Data for the task
........

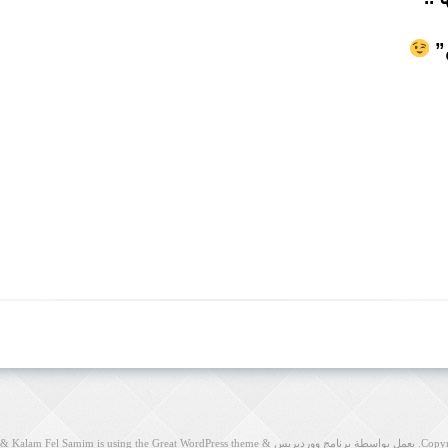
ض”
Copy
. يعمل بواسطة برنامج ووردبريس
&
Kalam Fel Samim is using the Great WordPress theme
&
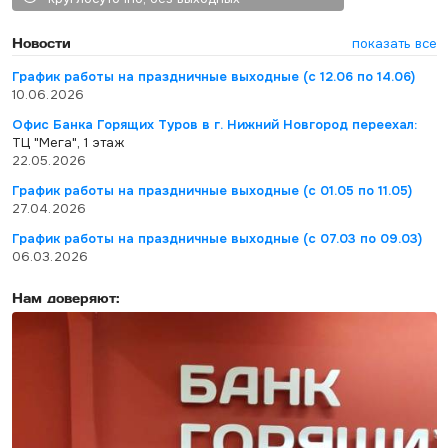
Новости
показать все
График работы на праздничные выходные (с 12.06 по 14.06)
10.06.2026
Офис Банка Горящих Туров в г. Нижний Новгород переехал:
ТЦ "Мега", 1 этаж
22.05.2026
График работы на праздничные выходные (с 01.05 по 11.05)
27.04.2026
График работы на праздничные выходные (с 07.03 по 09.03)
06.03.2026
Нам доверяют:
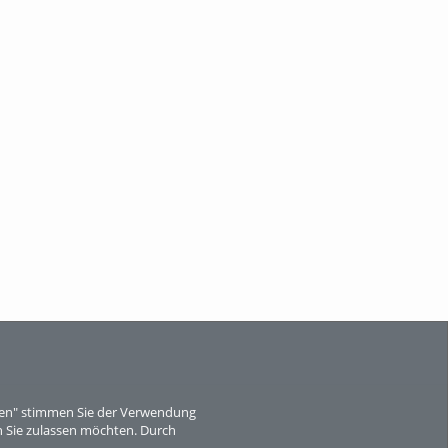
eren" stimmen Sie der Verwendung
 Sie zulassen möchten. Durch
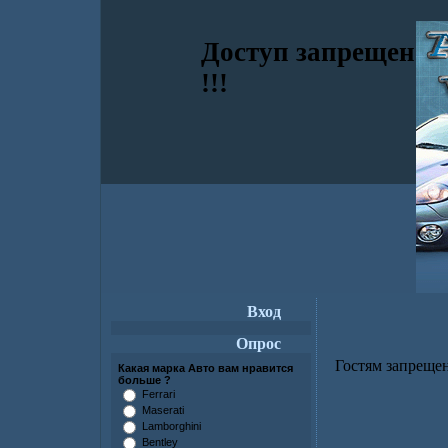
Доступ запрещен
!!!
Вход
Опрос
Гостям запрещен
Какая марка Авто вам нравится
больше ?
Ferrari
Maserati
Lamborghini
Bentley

........

Task prompt
Wherever the word "праздничные" appears in a line of the data above, copy that line.

The answer
График работы на праздничные выходные (с 12.06 по 14.06)
График работы на праздничные выходные (с 01.05 по 11.05)
График работы на праздничные выходные (с 07.03 по 09.03)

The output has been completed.